Critical Metals, più nello specifico, ha fatto sapere che acquisirà un laboratorio mobile di analisi a supporto delle sue attività a Tanbreez. L’amministratore delegato Tony Sage ne ha parlato come di un “momento trasformativo” per il progetto, che così avanzerà dalla fase di esplorazione a quella di pre-estrazione.

L’azienda, peraltro, di recente aveva già deciso di costruire un impianto di stoccaggio a Qaqortoq, nella porzione meridionale della Groenlandia, che dovrebbe venire completato per la metà del 2026.

A COSA SERVIRÀ IL NUOVO LABORATORIO

Per il laboratorio mobile, sviluppato da Bromet, Critical Metals pagherà all’incirca 1 milione di dollaro. Servirà a fornire, direttamente sul sito e in tempo reale, dati geochimici che aiuteranno l’azienda a valutare immediatamente i campioni estratti dal sottosuolo; l’area è formata da una roccia magmatica chiamata kakortokite.

Critical Metals conta di produrre inizialmente 85.000 tonnellate di ossidi di terre rare all’anno, da portare successivamente a 425.000 tonnellate.

IL SOSTEGNO DEL GOVERNO AMERICANO

L’amministrazione Trump sta pensando di sostenere il progetto Tanbreez con un prestito di 120 milioni di dollari erogato dalla Export-Import Bank, cioè l’agenzia governativa statunitense che si occupa di credito all’esportazione.

Nei mesi scorsi la Export-Import Bank ha già emesso delle lettere di interesse per oltre 2,2 miliardi di finanziamenti ad alcuni progetti minerari: le comunicazioni sono state indirizzate ad Arafura Rare Earths (controllata dalla “trumpiana” Gina Rinehart), Northern Minerals, Graphinex, Latrobe Magnesium, Vhm, Rz Resources e Sunrise Energy Metals.

IL RUOLO DELL’ARABIA SAUDITA

Oltre all’espansione delle sue attività in Groenlandia, Critical Metals ha annunciato di voler costruire una raffineria di terre rare in Arabia Saudita, che processerà il 25 per cento del minerale grezzo estratto a Tanbreez per poi inviare il materiale negli Stati Uniti, dove si svolgerà la fase finale di lavorazione: cioè la produzione di magneti in terre rare destinati al comparto della difesa.

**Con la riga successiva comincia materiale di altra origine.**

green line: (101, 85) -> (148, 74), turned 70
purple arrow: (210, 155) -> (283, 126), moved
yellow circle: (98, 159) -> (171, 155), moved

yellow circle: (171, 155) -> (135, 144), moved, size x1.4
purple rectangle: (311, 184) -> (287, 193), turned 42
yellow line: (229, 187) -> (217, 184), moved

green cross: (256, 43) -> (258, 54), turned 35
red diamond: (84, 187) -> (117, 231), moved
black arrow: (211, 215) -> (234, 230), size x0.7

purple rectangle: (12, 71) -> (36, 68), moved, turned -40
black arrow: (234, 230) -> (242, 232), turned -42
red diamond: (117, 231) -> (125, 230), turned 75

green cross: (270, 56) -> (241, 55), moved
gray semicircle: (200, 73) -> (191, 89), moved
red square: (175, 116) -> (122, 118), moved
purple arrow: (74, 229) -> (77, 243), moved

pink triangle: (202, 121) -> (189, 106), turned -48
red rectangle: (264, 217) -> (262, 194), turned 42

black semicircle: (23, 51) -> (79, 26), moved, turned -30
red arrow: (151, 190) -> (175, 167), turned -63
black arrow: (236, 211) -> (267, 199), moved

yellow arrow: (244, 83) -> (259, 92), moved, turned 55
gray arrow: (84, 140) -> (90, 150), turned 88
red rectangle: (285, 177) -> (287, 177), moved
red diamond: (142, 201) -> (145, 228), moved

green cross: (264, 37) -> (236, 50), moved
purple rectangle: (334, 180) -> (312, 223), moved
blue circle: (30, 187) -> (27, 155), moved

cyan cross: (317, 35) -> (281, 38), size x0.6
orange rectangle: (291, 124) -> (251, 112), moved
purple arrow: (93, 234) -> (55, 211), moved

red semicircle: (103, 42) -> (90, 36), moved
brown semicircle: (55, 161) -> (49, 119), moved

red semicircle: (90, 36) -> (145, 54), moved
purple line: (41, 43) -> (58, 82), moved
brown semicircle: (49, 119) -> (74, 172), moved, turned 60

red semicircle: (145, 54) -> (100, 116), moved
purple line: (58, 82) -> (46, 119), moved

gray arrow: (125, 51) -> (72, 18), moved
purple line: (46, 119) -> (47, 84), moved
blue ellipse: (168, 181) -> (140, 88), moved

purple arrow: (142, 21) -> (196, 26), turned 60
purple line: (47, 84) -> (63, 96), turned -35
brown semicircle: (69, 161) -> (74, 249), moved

– Leggi anche: Terre rare, l’americana Mp Materials fa affari in Arabia Saudita

Se l’affare andrà in porto, Critical Metals opererà in Arabia Saudita in joint venture con Tariq Abdel Hadi Abdullah Al-Qahtani & Brothers.

L’azienda, peraltro, ha già venduto il 75 per cento dell’output previsto da Tanbreez, ripartendolo tra clienti in Europa e negli Stati Uniti.